Turning over a new leaf – or two
It’s about time we had some more unusual art on here. A while ago I posted about artist Willard Wigan who micro sculptures can only be viewed through a microscope (tiny worlds between heartbeats) I contrasted the micro art with the work of Hyperrealist sculptor Ron Meuck whose gigantic realistic sculptures have a unerving quality about them.
A new art form has been emerging from China over the last few years. The process called leaf carving, involves careful precision, as the artist scrapes the outer layers of the leaf, exposing an almost transparent surface. The leaf veins are left intact to give stability to the sculpture.
The leaves preferred by artists are from the Chinar tree, which is native to India, China and Pakistan. The leaves are considered to have ‘lucky’ qualities and resemble maple leaves and are best suited for sculpting owing to the distribution of their veins.
Each carving can take months of careful work. But once finished, preserved and framed, the finished art should last decades.
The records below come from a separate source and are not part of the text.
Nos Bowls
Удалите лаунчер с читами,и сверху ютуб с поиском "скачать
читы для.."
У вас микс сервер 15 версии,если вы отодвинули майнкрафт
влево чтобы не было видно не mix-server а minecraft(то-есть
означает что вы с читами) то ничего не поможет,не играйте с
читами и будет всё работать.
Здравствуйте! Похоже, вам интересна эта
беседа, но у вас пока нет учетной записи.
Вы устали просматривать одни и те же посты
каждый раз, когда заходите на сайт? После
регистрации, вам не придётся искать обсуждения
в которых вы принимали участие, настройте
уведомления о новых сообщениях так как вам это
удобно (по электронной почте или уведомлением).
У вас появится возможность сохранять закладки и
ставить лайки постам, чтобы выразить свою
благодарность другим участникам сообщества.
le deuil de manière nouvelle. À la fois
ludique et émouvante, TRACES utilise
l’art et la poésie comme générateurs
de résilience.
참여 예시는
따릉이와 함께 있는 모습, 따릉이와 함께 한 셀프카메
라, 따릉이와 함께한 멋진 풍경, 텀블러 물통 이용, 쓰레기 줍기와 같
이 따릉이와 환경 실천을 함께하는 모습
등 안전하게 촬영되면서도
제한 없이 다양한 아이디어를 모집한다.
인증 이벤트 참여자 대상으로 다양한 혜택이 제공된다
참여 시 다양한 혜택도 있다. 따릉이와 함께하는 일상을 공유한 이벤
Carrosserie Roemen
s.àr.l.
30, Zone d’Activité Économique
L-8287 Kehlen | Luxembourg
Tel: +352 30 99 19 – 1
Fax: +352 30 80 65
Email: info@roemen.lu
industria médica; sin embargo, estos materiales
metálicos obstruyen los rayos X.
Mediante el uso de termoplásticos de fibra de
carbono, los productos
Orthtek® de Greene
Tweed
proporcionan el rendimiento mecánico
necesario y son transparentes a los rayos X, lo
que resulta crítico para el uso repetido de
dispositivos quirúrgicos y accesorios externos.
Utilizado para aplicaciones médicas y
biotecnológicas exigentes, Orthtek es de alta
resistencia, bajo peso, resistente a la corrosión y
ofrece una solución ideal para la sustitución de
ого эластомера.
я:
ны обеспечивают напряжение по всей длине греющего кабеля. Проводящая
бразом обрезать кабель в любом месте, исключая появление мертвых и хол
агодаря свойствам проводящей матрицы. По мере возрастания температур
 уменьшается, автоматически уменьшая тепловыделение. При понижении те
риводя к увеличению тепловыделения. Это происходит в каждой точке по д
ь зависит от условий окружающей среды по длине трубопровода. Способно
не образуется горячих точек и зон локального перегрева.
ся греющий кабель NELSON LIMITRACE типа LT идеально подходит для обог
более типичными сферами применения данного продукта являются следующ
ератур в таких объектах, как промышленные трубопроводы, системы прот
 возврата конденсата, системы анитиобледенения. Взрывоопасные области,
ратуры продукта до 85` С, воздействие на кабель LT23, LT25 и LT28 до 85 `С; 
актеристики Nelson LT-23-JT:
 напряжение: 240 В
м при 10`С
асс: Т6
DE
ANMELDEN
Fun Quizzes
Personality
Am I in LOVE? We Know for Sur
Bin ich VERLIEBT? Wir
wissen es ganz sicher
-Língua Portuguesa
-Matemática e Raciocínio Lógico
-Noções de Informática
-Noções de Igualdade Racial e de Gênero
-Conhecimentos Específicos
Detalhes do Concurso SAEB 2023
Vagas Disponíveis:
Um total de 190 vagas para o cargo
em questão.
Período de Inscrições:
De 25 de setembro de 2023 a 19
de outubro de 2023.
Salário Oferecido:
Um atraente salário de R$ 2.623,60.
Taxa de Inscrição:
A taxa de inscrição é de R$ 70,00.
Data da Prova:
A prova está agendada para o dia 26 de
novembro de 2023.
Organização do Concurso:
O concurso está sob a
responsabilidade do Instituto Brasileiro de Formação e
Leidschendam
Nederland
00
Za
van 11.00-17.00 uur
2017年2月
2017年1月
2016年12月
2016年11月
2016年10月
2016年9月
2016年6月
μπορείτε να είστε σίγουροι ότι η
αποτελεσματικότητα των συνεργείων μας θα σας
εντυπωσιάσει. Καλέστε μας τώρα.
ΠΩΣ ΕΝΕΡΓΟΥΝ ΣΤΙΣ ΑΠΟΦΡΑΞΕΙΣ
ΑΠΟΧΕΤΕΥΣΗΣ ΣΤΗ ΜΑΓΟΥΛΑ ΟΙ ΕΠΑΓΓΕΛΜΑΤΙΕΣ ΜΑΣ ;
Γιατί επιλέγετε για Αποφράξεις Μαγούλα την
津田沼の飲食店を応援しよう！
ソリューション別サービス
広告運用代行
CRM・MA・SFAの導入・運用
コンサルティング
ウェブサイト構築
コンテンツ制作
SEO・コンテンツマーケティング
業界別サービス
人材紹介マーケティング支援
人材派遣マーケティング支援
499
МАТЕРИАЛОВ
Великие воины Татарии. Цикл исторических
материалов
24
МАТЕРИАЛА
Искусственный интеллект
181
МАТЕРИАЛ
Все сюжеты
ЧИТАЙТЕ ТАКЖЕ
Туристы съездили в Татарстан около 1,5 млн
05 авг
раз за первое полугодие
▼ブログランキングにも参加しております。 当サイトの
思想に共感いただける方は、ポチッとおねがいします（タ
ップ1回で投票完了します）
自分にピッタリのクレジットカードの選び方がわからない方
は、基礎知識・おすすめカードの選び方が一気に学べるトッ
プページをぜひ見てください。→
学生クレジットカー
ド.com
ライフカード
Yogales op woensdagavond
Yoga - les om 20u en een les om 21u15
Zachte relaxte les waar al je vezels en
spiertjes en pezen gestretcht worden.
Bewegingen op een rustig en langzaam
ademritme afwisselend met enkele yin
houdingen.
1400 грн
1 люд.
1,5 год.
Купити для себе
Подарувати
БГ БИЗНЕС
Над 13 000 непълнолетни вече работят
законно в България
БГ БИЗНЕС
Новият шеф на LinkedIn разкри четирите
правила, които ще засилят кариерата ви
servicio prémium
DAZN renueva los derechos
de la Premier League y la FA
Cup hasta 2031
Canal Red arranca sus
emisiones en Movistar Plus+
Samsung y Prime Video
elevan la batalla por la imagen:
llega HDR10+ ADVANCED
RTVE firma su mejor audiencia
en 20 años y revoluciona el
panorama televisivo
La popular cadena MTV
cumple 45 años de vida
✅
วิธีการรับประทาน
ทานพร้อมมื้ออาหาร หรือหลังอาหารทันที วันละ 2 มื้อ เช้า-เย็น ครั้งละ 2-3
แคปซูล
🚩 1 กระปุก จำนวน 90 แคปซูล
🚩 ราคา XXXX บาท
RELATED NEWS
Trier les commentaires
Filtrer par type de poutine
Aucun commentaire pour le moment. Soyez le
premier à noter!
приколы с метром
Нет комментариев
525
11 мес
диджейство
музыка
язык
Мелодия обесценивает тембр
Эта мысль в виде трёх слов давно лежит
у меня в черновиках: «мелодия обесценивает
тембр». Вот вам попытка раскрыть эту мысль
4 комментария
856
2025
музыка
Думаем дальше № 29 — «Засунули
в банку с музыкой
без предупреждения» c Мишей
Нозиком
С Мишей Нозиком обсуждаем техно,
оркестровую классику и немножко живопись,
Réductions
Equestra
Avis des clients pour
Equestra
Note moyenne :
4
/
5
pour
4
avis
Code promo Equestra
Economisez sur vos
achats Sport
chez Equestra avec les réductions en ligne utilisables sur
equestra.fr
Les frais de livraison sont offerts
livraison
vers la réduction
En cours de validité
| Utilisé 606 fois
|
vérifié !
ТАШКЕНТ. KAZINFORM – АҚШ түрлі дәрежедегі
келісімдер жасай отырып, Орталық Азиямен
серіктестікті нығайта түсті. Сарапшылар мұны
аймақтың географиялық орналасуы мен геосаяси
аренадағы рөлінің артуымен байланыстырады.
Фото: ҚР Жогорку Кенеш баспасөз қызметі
From minute leaf sculpture to these 3D leaf sculptures. the news may be a couple of years old, but it’s news to me:-) Apparently a mystery artist left leaf sculptures along the water of Leith, Edinburgh in the autumn of 2010. One of the figures was dressed in green wellies,and a flat cap. Next to it, two charming leaf children clung to the railings.
The Leith river seems to have provided inspiration for Anthony Gormley too. You would think that life-sized cast iron figures would last a little longer than leaf ones, but two of Gormley’s six figures apparently fell victim to the Scottish and were pushed over by heavy tide.
Leith locals had taken the sculptures to their hearts, donning them with bikinis, Y-fronts and even a MacDonald’s uniform!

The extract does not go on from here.